▸ SOURCE MATERIAL:
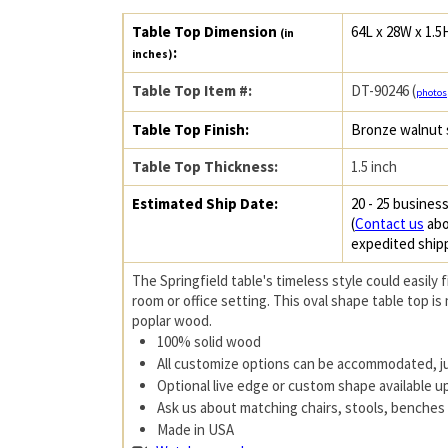
Table Top Dimension
64L x 28W x 1.5
(in
:
inches)
Table Top Item #:
DT-90246 (
photos
Table Top Finish:
Bronze walnut 
Table Top Thickness:
1.5 inch
Estimated Ship Date:
20 - 25 business
(
Contact us
abo
expedited ship
The Springfield table's timeless style could easily f
room or office setting. This oval shape table top is
poplar wood.
100% solid wood
All customize options can be accommodated, j
Optional live edge or custom shape available 
Ask us about matching chairs, stools, benches 
Made in USA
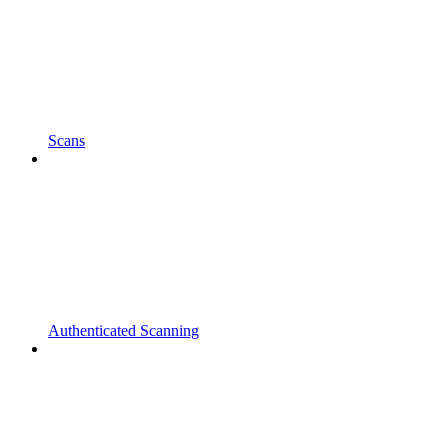
Scans
Authenticated Scanning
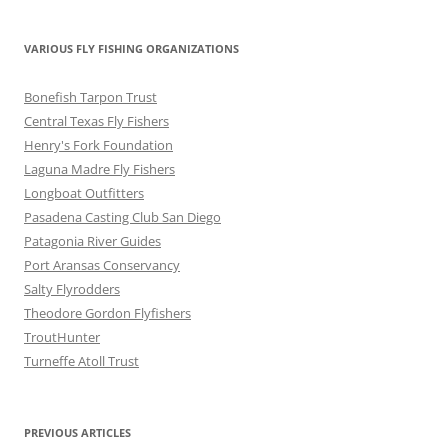
VARIOUS FLY FISHING ORGANIZATIONS
Bonefish Tarpon Trust
Central Texas Fly Fishers
Henry's Fork Foundation
Laguna Madre Fly Fishers
Longboat Outfitters
Pasadena Casting Club San Diego
Patagonia River Guides
Port Aransas Conservancy
Salty Flyrodders
Theodore Gordon Flyfishers
TroutHunter
Turneffe Atoll Trust
PREVIOUS ARTICLES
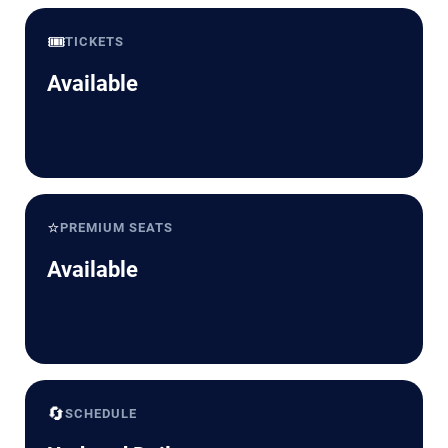
🎟️
TICKETS
Available
⭐
PREMIUM SEATS
Available
🔄
SCHEDULE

▸ WORK TASK: Output all the data, exactly, without images.

▸ ANSWER FOR THIS EXERCISE:
Table Top Dimension
64L x 28W x 1.5
(in
:
inches)
Table Top Item #:
DT-90246 (
photos
Table Top Finish:
Bronze walnut 
Table Top Thickness:
1.5 inch
Estimated Ship Date:
20 - 25 business
(
Contact us
abo
expedited ship
The Springfield table's timeless style could easily f
room or office setting. This oval shape table top is
poplar wood.
100% solid wood
All customize options can be accommodated, j
Optional live edge or custom shape available 
Ask us about matching chairs, stools, benches 
Made in USA
Scans
Authenticated Scanning
VARIOUS FLY FISHING ORGANIZATIONS
Bonefish Tarpon Trust
Central Texas Fly Fishers
Henry's Fork Foundation
Laguna Madre Fly Fishers
Longboat Outfitters
Pasadena Casting Club San Diego
Patagonia River Guides
Port Aransas Conservancy
Salty Flyrodders
Theodore Gordon Flyfishers
TroutHunter
Turneffe Atoll Trust
PREVIOUS ARTICLES
🎟️
TICKETS
Available
⭐
PREMIUM SEATS
Available
🔄
SCHEDULE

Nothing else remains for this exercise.